In a March 2000 article called “Lessons from the Green Revolution” found on the Food First website, Peter Rosset, et al., writes:
“By the 1970s, the term ‘revolution’ was well deserved, for the new seeds–accompanied by chemical fertilizers, pesticides and, for the most part, irrigation–had replaced the traditional farming practices of millions of Third World farmers. The total food available per person in the world rose by 11 percent from 1970 to 1990. However, in South America, per capita food supplies rose almost 8 percent per person, but the number of hungry people also went up by 19 percent. Commercial farms expanded, running small farmers off of the land and into the cities, where they could not find adequate incomes and, therefore, could not afford to buy adequate food.”
After the crops were grown, most of the population in these countries was too poor to purchase these commercially grown crops, so they were exported to the developed world, especially Europe. Therefore, the “Green Revolution” provided a source of cheap food for Europe, while addicting Third World countries to purchase inputs provided by Europe, America and their allies.
Now, Frankenfood adds a new wrinkle to this game of monopoly. The new genetically engineered “miracle” crops will be produced with patented seeds that will be illegal for the farmers to save and store for next year’s planting. The farmers then will be completely at the mercy of the multinational biotech. Imagine a world where one or two companies control all of the seed.

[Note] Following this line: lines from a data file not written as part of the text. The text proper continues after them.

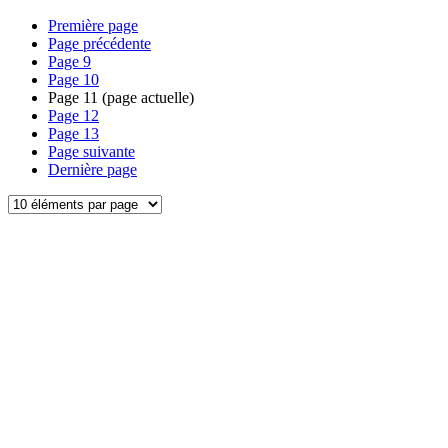
Première page
Page précédente
Page
9
Page
10
Page
11
(page actuelle)
Page
12
Page
13
Page suivante
Dernière page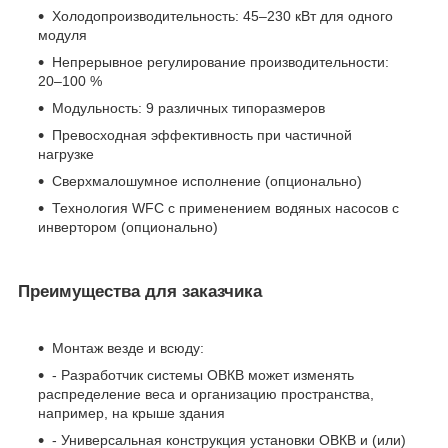
Холодопроизводительность: 45–230 кВт для одного
модуля
Непрерывное регулирование производительности:
20–100 %
Модульность: 9 различных типоразмеров
Превосходная эффективность при частичной
нагрузке
Сверхмалошумное исполнение (опционально)
Технология WFC с применением водяных насосов с
инвертором (опционально)
Преимущества для заказчика
Монтаж везде и всюду:
- Разработчик системы ОВКВ может изменять
распределение веса и организацию пространства,
например, на крыше здания
- Универсальная конструкция установки ОВКВ и (или)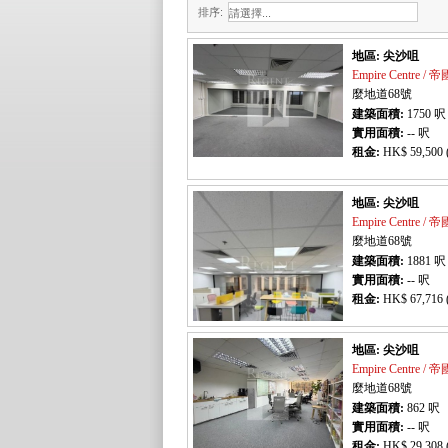
排序:
地區: 尖沙咀
Empire Centre /
麼地道68號
建築面積:
1750
呎
實用面積:
-- 呎
租金:
HK$ 59,500 
地區: 尖沙咀
Empire Centre /
麼地道68號
建築面積:
1881
呎
實用面積:
-- 呎
租金:
HK$ 67,716 
地區: 尖沙咀
Empire Centre /
麼地道68號
建築面積:
862
呎
實用面積:
-- 呎
租金:
HK$ 29,308 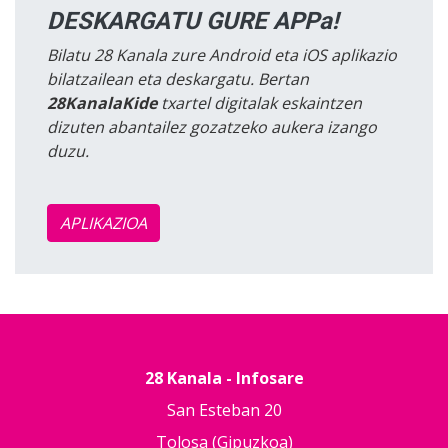
DESKARGATU GURE APPa!
Bilatu 28 Kanala zure Android eta iOS aplikazio
bilatzailean eta deskargatu. Bertan
28KanalaKide
txartel digitalak eskaintzen
dizuten abantailez gozatzeko aukera izango
duzu.
APLIKAZIOA
28 Kanala - Infosare
San Esteban 20
Tolosa (Gipuzkoa)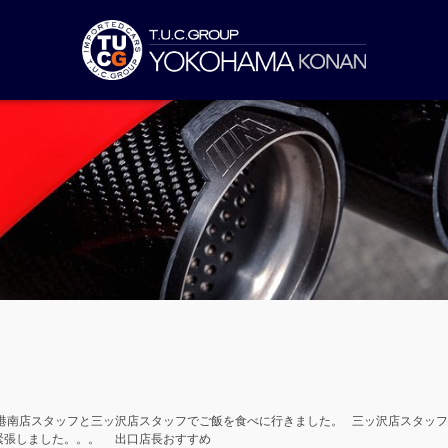
港南店スタッフと三ッ沢店スタッフでご飯を食べに行きました。 三ッ沢店スタッフ
緊張しました。。。 出口店長おすすめ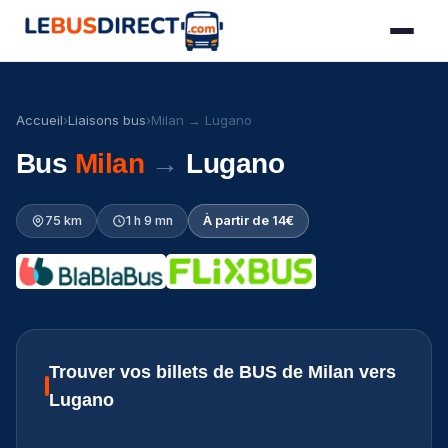
Accueil
›
Liaisons bus
›
Milan → Lugano
Bus
Milan
→
Lugano
75 km
1 h 9 mn
À partir de 14€
Trouver vos billets de BUS de Milan vers
Lugano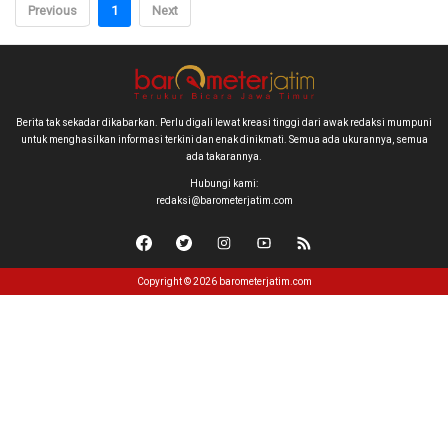
Previous
1
Next
Berita tak sekadar dikabarkan. Perlu digali lewat kreasi tinggi dari awak redaksi mumpuni
untuk menghasilkan informasi terkini dan enak dinikmati. Semua ada ukurannya, semua
ada takarannya.
Hubungi kami:
redaksi@barometerjatim.com
Copyright © 2026 barometerjatim.com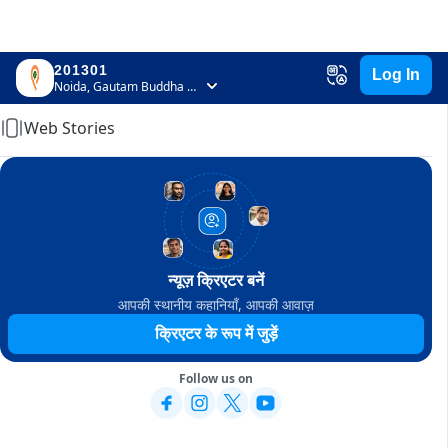
201301
Log In
Home
Noida, Gautam Buddha Nagar, Uttar Pradesh
Web Stories
न्यूज़ क्रिएटर बनें
आपकी स्थानीय कहानियाँ, आपकी आवाज़
क्रिएटर के रूप में जुड़ें
Follow us on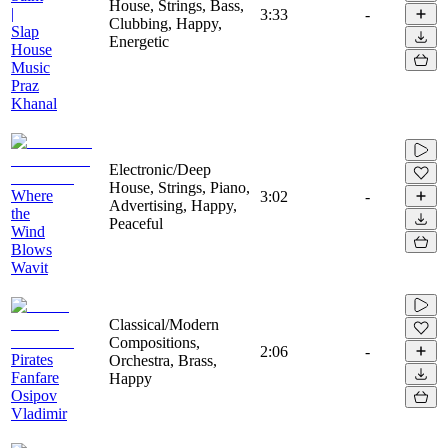
House, Strings, Bass,
|
3:33
-
Clubbing, Happy,
Slap
Energetic
House
Music
Praz
Khanal
Electronic/Deep
House, Strings, Piano,
Where
3:02
-
Advertising, Happy,
the
Peaceful
Wind
Blows
Wavit
Classical/Modern
Compositions,
2:06
-
Pirates
Orchestra, Brass,
Fanfare
Happy
Osipov
Vladimir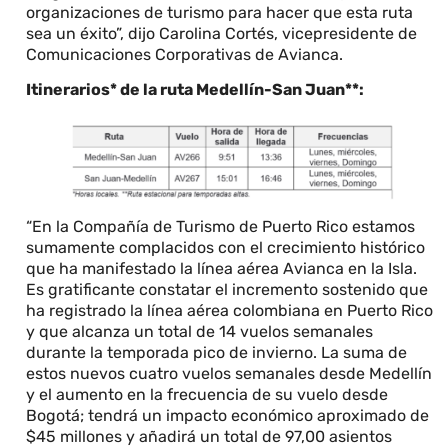
organizaciones de turismo para hacer que esta ruta
sea un éxito”, dijo Carolina Cortés, vicepresidente de
Comunicaciones Corporativas de Avianca.
Itinerarios* de la ruta Medellín-San Juan**:
“En la Compañía de Turismo de Puerto Rico estamos
sumamente complacidos con el crecimiento histórico
que ha manifestado la línea aérea Avianca en la Isla.
Es gratificante constatar el incremento sostenido que
ha registrado la línea aérea colombiana en Puerto Rico
y que alcanza un total de 14 vuelos semanales
durante la temporada pico de invierno. La suma de
estos nuevos cuatro vuelos semanales desde Medellín
y el aumento en la frecuencia de su vuelo desde
Bogotá; tendrá un impacto económico aproximado de
$45 millones y añadirá un total de 97,00 asientos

Technically, if the seed is patented, then its offspring belongs to the patent holder, since the fruit is also filled with the patented genes. Therefore, if the seed company wanted to exert its “rights” to the limit, it could dictate the buyers of “their” crop. If you decided to eat “their” crop without their permission and they found traces of the patented gene in your gut, then they could charge you with destroying their property. Frankenstein is laughable compared to the past exploits and future plans of these new test tube-slinging cowboys.
The most technically literate societies, such as Europe and Japan, are deathly against Frankenfood. However, America is still trying to use the World Trade Organization to shove it down the throats of Europe and Japan, while she uses Africa for her genetic refuse.
These same scientists and food companies that create Frankenfood introduced “mad cow” disease to the world, by feeding cows to cows, then to you. Cows naturally get their protein and energy from eating vegetation and not meat.
It takes 10 times more land to produce the same amount of food energy derived from beef than it does to grow beans that would provide that same energy. If America was concerned about relieving hunger, then let her give up “mad cow” burgers. She might even lose a few inches around the waist, as she releases the land from beneath the burden of her gluttonous desire for meat and allows it to be used to feed a “hungry world.” But it seems that she would rather poison the land, like she poisoned the cows, and ultimately herself.
What ever happened to Frankenstein anyway? Remember, Frankenstein was the scientist who made the monster, so who was the real “monster”?
(Dr. Ridgley Muhammad is manager of Muhammad Farms in Georgia.)